Оле дважды повторять не приходится. Я слышу топот ее ножек, тихое позвякивание шариков на елке – девочка явно нырнула под нее с головой – и через пару секунд счастливое: « Ула!!!!». Трещит разрываемая бумага, мы прислушиваемся к тишине, а потом Олька блаженно вздыхает: « Класотка!!!». Она возвращается на кухню и мне кажется, что девчушка светится ярче солнца. Столько счастья и радости в ее глазах от куклы, прижатой к груди, что я ловлю себя на мысли – когда-нибудь у меня тоже родится такое Солнышко.

– Мама, а можно я возьму ее с собой, когда мы пойдем гулять с Бублей? – спрашивает она, – Я буду аккулатно. Плавда-плавда!

– Конечно можно. – кивает Нюта, – Иди уже одевайся.

И когда Оля уносится в свою комнату смотрит на меня с какой-то укоризной и чем-то еще, что я не могу понять.

– Балуешь. Она же дорогая. – говорит она.

– Могу и побаловать немного. – отвечаю я, – Хотя бы ее.

Нюта открывает рот, но тут же осекается и произносит явно не то, что хотела сказать:

– А ты чего ждешь? Шуруй под елку! Или думаешь, что про тебя никто не помнит?

Я не люблю Новый год, но иду в комнату и под хитрые взгляды Мироши и Нюты лезу под елку. Подарок с бирочкой, на которой выведено мое имя, специально спрятан так, чтобы я его нашла не сразу. Коробка, завернутая в серебристую с белыми звездочками бумагу, зарыта в «снег» и сверху прикрыта хвостами мишуры. Я ползаю на коленях вокруг елки, как маленькая девочка, трижды пропускаю этот тайник, а Нюта тихонько хихикает в кулачок.

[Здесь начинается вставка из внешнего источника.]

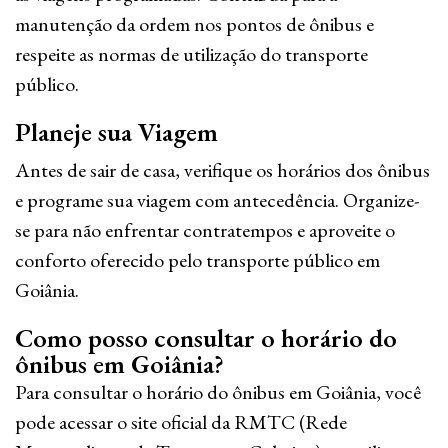
manutenção da ordem nos pontos de ônibus e
respeite as normas de utilização do transporte
público.
Planeje sua Viagem
Antes de sair de casa, verifique os horários dos ônibus
e programe sua viagem com antecedência. Organize-
se para não enfrentar contratempos e aproveite o
conforto oferecido pelo transporte público em
Goiânia.
Como posso consultar o horário do
ônibus em Goiânia?
Para consultar o horário do ônibus em Goiânia, você
pode acessar o site oficial da RMTC (Rede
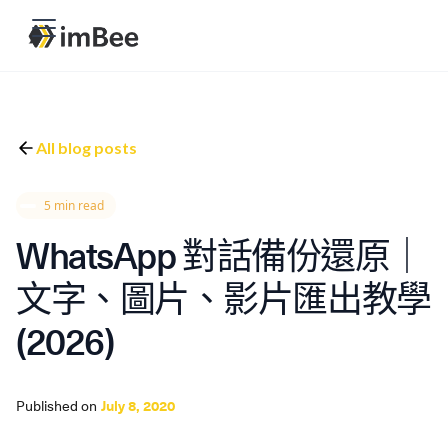
All blog posts
5 min read
WhatsApp 對話備份還原｜
文字、圖片、影片匯出教學
(2026)
Published on
July 8, 2020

– Ищи, ищи лучше. – советует она и я захожу на четвертый круг, тщательно перерывая «сугроб».

Я реву и прижимаю к груди свой подарок, как Олька несколько минут назад. Сижу на полу среди обрывков упаковочной бумаги, подогнув ноги, и вою от счастья.

– Нюта-а-а-а… Ты золото… – хлюпая носом, выдыхаю я, прижимая книгу Потапова с автографом, в котором он написал: «Катарине, с наилучшими пожеланиями от автора». И постскриптум: « Пусть эта история станет жалким подобием Вашей любви».

Дэн

В какой-то момент я начинаю хохотать в голос. И мой смех, разносящийся по кабинету, добавил бы седых волос тому, кто его услышал. Я представляю себя пауком, раскинувшим свою паутину в ожидании всего нескольких минут. Кума, Кума, ты даже не представляешь, как я понимаю тебя. Вот только план, который ты вынашивал восемь месяцев, не стоит рядом с тем представлением, что я приготовил для себя. Я здесь и режиссер, и единственный зритель, способный оценить всю картину целиком. За семь дней, никто из актеров не узнал, что за роль ему уготовлена. Даже Эльвире выданы такие крохотные поручения, что из них ничего не ясно. Для нее все отправленные письма настолько привычны и обыденны – время, текст – можно сделать лишь один вывод – Зверь хочет обсудить планы на год с каждым из начальников отделов лично. Я знаю, что все меня так называют. И это только добавляет веселья.

– Вы хотите увидеть настоящего Зверя? Я вам его покажу! – хохочу я.

Каждому, абсолютно каждому, я приготовил подарок, который он не забудет. Лично от Зверя. На долгую память!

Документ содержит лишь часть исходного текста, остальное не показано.